“Mm-hmm.”
“That means you’re okay with this?”
“Mmm.” She shifted, straddled his lap, and melded her body to his.
Maybe it was stupid. Probably it was something worse than stupid, but Kal couldn’t think what that worse thing might be, and stupid was a sin he could forgive himself for, easy, if it meant he could keep kissing Rosemary.
She tasted like chocolate. She’d eaten most of the cake and had the ice cream, besides. He palmed her breast through her shirt, ran a thumb over her nipple to feel it harden in response, breathed a sigh into her mouth. He remembered this and didn’t—that night in Lukla felt like it had happened to him in another life, but he knew how she liked him to hold her head, knew to sink his fingers into the hair at her nape and tug to get her to moan.
A soft knock at the door ripped their bodies apart.
The crew member’s “excuse me?” collided with Rosemary’s “who is it?” and then it was just a flurry of flustered movement as she fumbled with the remote to pause the movie, flew to the door, gathered dirty plates and glasses, her cheeks on fire, Kal watching from the couch, amused.
When the attendant had gone, Rosemary flopped down beside him. “Heavens,” she said, and the exasperation combined with her mild language made him laugh.
“What’s so funny?”
“You.”
“Why am I funny?”
“You got caught being bad.”
“And?”
He reached out with both hands and tweaked her nipples, hard, just to watch her wiggle away and pretend to be horrified. “I bet that didn’t happen to you much, back when you were wallpaper.”
The grim line of her mouth was spoiled by the sparkle in her eyes and the dimple that kept winking into life in one cheek. “Let’s finish the movie.” She turned it back on and settled the cashmere throw over their laps.
Kal let her watch it. He watched her instead, the glow from the screen flickering over her skin, her excellent posture even sitting cross-legged on a leather sofa in first class.
“Such a princess,” he whispered. Just to see what would happen.
What happened was she gave him a look he couldn’t interpret and said, “Shh. I’m watching the movie.” Two minutes later, her hand crept over his thigh underneath the blanket, settled between his legs, and started to stroke.
She kept up a running commentary on the movie, telling him that Deadpool was charming but unsympathetic, because his problem was Hollywood simple.
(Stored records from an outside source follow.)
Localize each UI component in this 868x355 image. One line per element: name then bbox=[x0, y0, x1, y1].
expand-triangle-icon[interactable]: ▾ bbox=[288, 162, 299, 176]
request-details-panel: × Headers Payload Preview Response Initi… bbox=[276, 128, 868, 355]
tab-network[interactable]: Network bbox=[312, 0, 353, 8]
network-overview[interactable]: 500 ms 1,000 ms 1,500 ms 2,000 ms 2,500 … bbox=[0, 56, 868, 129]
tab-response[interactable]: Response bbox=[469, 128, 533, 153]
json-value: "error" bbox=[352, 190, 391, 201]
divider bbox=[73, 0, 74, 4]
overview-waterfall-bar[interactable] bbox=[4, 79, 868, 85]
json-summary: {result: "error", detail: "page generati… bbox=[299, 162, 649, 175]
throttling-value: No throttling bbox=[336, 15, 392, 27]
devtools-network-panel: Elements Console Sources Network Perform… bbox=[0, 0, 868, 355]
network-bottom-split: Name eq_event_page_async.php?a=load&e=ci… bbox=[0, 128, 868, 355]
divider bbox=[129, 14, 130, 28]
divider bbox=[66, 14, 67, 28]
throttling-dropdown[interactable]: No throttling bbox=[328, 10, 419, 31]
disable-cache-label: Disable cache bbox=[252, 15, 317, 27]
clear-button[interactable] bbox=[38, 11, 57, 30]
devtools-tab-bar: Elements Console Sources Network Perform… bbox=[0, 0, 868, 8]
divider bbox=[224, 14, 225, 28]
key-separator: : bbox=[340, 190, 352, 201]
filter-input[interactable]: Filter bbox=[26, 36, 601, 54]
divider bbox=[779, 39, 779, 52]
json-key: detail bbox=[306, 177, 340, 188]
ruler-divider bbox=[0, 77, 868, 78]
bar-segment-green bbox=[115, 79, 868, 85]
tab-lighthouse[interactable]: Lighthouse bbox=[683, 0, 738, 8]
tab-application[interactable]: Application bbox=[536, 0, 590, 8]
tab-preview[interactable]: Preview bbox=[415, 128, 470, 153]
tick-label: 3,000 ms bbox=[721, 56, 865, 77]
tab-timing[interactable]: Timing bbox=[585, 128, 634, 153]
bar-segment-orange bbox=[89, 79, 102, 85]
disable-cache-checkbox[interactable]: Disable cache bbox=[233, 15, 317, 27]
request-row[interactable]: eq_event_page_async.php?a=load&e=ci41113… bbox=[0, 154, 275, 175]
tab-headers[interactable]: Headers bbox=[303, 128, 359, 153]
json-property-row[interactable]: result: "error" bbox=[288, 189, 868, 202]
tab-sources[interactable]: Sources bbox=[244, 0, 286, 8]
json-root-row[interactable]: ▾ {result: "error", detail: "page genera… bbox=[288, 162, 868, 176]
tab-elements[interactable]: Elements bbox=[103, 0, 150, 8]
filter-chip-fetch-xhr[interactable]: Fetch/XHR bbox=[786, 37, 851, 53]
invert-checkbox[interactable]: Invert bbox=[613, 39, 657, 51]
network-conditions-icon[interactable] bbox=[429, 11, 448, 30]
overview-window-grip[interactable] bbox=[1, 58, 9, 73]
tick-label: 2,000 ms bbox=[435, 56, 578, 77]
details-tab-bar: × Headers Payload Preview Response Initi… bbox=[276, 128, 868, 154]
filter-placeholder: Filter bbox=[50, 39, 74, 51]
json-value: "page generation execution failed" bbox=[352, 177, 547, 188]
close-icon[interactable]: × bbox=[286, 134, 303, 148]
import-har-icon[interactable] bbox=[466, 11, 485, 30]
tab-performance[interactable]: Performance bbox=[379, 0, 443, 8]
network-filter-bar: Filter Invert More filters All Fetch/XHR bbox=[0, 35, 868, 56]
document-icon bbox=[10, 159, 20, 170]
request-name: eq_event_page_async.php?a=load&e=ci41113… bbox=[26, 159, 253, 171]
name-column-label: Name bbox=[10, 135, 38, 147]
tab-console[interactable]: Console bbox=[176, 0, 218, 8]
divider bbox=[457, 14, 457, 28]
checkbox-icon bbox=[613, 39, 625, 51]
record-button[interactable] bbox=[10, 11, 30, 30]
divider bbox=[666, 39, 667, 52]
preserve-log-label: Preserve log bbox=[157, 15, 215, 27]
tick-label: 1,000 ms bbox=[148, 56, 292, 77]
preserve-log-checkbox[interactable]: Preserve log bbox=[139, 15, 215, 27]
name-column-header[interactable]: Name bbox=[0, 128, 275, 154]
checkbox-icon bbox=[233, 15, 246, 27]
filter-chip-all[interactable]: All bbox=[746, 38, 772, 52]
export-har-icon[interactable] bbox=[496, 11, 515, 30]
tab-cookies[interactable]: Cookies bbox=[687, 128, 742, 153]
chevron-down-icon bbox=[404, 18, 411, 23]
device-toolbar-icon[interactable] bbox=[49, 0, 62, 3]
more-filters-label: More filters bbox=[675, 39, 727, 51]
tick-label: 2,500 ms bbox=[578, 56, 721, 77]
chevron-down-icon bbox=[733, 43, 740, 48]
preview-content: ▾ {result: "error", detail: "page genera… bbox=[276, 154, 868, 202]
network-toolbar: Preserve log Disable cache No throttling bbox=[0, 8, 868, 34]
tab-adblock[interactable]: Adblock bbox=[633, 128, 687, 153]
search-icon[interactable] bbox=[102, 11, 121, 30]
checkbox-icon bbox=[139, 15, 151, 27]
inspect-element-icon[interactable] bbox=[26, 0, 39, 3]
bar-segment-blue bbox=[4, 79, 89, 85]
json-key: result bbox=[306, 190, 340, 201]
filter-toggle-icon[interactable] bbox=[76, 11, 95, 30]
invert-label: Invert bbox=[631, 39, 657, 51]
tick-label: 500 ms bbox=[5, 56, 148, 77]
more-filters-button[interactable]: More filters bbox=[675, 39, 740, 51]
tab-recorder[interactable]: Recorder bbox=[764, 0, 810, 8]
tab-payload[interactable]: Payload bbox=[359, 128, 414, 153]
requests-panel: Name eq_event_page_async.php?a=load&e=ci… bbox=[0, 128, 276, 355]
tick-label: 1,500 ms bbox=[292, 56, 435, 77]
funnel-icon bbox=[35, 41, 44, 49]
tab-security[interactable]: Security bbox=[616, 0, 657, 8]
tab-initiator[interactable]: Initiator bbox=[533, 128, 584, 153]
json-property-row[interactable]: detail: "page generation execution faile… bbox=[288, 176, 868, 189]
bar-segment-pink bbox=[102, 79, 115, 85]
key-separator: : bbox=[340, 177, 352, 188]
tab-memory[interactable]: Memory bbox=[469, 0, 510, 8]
All he had to do was trust the girl he loved to love him back. She didn’t understand why comic book heroes had such problems with trust. The whole time, her hand worked him through his pants, hard and steady, like she’d read about how to give the perfect hand job in one of her comportment manuals.
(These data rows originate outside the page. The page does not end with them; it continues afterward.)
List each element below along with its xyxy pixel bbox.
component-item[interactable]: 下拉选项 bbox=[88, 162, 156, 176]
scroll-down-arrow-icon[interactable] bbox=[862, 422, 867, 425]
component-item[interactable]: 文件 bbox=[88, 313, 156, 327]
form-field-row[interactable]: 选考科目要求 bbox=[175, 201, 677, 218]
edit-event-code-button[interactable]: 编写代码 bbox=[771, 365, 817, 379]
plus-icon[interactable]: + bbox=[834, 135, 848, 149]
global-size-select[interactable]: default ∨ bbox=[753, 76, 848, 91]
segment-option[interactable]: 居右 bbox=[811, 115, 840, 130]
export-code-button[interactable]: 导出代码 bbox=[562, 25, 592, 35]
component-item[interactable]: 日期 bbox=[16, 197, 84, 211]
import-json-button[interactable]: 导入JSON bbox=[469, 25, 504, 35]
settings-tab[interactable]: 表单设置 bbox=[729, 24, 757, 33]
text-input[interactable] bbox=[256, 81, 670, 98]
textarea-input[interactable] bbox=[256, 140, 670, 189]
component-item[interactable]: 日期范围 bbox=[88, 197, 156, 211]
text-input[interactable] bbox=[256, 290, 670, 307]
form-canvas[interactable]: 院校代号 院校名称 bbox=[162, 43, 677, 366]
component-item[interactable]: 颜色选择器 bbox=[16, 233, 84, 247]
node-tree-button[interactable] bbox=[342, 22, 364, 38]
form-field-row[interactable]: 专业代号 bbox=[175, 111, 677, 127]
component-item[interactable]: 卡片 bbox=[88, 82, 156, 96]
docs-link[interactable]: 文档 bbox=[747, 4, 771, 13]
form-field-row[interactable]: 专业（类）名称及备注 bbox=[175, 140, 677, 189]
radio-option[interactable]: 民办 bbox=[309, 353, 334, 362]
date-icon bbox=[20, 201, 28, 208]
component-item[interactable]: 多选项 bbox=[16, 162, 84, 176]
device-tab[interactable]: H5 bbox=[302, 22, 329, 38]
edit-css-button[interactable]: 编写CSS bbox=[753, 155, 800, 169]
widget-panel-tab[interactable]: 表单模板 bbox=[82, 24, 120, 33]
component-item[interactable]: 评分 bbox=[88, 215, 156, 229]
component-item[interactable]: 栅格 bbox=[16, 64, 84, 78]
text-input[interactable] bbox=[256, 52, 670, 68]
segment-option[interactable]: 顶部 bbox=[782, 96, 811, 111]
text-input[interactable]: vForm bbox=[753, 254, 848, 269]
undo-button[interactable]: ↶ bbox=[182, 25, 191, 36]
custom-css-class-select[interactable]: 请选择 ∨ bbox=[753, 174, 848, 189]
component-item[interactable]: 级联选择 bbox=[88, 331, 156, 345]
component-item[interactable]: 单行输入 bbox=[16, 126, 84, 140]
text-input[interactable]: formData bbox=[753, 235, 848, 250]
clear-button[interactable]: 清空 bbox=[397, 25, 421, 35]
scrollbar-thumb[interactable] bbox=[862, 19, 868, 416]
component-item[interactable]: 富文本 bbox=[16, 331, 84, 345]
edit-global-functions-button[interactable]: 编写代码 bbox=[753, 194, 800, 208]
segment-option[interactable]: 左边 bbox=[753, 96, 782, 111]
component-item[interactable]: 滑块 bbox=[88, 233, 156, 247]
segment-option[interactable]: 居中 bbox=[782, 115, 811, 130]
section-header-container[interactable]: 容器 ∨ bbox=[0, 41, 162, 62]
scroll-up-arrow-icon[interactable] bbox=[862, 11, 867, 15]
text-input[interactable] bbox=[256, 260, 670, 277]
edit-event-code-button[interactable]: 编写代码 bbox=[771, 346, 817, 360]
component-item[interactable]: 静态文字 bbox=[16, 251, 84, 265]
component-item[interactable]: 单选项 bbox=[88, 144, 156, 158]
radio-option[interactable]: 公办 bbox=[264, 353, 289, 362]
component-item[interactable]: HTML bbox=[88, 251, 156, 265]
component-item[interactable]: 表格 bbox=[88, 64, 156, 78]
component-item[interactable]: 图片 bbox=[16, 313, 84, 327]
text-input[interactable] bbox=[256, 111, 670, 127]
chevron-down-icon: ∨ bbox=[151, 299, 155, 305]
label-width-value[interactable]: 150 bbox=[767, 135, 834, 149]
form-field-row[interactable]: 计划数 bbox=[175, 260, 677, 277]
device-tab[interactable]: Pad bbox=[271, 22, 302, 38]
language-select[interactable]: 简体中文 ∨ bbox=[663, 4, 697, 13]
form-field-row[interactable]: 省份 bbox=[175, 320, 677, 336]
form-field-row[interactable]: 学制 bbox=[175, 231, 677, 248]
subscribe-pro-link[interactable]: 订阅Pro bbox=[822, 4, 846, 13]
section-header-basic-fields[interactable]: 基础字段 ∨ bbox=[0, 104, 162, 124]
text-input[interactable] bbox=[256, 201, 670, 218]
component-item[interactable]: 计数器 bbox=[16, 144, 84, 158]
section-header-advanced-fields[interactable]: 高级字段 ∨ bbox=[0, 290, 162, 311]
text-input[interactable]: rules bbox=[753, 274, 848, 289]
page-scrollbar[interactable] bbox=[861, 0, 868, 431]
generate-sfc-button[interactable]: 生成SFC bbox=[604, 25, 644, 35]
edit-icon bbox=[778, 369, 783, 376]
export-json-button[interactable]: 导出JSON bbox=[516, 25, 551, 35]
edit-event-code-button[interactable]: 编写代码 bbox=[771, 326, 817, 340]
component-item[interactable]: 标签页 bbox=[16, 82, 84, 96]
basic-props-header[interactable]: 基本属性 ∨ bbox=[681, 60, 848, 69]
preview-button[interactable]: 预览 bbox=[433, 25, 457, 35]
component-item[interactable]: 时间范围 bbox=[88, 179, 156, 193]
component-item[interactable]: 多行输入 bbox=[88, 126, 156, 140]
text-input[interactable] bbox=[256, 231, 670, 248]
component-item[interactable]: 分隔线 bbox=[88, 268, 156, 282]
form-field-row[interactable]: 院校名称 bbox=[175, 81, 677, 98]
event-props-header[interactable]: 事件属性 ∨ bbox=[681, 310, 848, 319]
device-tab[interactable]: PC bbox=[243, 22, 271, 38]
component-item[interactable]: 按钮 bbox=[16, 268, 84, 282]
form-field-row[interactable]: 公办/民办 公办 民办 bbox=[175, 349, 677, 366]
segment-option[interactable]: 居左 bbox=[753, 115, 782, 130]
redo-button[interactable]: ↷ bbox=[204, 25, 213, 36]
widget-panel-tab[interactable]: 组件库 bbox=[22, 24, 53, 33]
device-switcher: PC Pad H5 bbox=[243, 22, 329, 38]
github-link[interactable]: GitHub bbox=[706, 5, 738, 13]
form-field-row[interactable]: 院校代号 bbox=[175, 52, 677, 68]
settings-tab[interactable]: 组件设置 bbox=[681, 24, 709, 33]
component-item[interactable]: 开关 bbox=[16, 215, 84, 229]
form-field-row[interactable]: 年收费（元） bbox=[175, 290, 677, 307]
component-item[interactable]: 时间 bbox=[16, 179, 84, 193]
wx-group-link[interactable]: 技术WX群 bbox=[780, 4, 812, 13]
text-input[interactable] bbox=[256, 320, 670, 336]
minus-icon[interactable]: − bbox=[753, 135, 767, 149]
Kal felt it was a point of manhood that he be able to contribute something to the conversation, though his balls were on fire and he’d broken out in a sweat. “Doctor Doom hides his face behind a metal mask because he has a scar.”
She shoved the waistband of his airplane pajamas aside, wrapped firm fingers around him, and said, “That’s absurd.”
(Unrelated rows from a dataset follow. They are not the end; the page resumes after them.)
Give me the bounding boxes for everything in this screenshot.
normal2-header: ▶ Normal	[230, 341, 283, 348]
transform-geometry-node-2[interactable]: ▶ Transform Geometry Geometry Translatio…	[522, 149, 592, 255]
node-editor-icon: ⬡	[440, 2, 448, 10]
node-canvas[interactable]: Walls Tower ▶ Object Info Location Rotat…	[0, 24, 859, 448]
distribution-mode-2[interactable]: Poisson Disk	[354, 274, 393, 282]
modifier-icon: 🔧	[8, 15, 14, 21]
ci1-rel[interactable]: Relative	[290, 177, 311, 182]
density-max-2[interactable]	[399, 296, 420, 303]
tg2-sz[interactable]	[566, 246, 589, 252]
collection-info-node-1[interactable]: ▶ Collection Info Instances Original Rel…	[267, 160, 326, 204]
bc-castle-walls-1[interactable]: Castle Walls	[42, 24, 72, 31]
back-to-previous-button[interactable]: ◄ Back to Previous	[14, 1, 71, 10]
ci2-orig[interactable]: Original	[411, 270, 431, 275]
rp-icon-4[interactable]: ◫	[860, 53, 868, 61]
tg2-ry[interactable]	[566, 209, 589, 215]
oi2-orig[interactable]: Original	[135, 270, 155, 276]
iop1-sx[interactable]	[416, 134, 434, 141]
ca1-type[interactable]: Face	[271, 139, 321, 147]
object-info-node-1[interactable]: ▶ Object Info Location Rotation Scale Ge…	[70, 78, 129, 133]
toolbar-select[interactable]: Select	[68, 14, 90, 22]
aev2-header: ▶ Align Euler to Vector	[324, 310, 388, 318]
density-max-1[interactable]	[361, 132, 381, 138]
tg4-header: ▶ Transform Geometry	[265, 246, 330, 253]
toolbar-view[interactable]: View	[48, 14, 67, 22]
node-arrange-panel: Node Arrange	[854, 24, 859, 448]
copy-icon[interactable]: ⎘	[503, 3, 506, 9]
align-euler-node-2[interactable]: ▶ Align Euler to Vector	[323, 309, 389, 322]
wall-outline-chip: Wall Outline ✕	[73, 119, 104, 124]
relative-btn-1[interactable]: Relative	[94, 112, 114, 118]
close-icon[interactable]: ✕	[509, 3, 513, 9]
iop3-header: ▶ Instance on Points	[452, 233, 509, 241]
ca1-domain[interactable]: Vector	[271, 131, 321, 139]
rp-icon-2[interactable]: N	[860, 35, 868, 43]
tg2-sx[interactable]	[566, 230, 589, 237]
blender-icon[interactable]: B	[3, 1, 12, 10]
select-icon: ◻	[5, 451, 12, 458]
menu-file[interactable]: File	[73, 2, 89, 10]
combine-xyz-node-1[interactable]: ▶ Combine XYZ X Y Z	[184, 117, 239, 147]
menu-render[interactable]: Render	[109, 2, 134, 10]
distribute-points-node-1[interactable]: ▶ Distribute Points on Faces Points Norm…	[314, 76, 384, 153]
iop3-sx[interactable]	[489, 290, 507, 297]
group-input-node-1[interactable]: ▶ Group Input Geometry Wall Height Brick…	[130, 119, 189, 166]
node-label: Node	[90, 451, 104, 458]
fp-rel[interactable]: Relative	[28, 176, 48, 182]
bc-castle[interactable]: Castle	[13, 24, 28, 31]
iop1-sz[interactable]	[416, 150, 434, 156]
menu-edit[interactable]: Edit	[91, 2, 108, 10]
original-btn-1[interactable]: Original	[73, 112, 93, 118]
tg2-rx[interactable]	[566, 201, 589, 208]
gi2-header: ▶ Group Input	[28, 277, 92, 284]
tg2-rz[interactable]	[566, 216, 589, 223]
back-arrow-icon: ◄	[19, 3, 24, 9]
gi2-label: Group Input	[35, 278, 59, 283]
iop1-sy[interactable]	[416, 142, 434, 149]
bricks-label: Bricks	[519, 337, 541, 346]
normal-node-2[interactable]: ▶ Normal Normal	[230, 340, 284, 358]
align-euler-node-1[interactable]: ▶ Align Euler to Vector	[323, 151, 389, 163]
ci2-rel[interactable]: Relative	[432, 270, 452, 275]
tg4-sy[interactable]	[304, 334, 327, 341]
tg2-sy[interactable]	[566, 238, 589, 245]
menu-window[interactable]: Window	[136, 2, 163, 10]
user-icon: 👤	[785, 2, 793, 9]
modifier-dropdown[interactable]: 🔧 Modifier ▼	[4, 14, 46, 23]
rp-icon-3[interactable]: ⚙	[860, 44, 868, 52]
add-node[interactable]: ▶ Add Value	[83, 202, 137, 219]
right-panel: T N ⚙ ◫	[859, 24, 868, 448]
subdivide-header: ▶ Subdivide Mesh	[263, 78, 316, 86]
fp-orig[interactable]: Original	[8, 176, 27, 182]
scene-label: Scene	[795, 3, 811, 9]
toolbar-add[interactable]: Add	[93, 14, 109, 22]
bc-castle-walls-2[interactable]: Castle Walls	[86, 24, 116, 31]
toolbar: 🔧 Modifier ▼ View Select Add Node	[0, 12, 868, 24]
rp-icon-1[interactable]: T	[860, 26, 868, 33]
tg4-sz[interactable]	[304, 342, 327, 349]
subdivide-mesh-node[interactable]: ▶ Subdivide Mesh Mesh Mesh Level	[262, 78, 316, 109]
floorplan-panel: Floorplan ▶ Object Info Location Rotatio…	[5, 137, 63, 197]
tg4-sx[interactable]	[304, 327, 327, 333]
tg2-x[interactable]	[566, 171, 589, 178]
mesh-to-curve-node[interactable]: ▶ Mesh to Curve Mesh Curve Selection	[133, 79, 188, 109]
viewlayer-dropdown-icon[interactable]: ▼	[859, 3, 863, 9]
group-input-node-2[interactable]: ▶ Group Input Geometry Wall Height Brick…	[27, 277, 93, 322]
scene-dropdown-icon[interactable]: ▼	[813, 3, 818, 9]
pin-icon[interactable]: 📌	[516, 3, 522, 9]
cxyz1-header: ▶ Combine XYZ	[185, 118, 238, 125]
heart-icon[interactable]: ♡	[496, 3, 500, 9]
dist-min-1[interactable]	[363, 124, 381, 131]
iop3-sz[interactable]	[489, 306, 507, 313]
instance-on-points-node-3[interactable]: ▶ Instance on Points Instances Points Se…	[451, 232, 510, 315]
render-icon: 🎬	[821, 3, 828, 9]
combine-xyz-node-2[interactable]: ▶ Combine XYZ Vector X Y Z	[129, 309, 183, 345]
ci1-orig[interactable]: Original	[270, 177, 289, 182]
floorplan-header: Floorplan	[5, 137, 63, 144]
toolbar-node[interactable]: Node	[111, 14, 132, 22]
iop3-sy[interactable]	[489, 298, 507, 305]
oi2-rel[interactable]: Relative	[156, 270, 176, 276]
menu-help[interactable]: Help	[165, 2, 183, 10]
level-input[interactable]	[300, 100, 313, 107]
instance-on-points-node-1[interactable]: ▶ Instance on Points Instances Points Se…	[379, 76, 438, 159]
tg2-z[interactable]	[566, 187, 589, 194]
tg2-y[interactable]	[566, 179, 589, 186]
“Yeah. That’s the whole reason he…” She twisted at the top of a stroke, and Kal lost his train of thought.
“He what?” She kept her eyes on the screen. Her smile was wicked.
“Turned evil,” he choked out.
She glanced at him. “Evil is as evil does, I suppose.”
Kal didn’t last long after that. He came, gasping, thirty thousand feet above the Atlantic, wondering if he’d ever meet a woman he liked better than Rosemary Chamberlain.
Chapter 8
Rosemary slid her passport across the counter to the immigration official. “What is the purpose of your visit?”
“I’m going to see my daughter.”
He scanned her passport and began thumbing through the pages. “How long do you plan to stay?”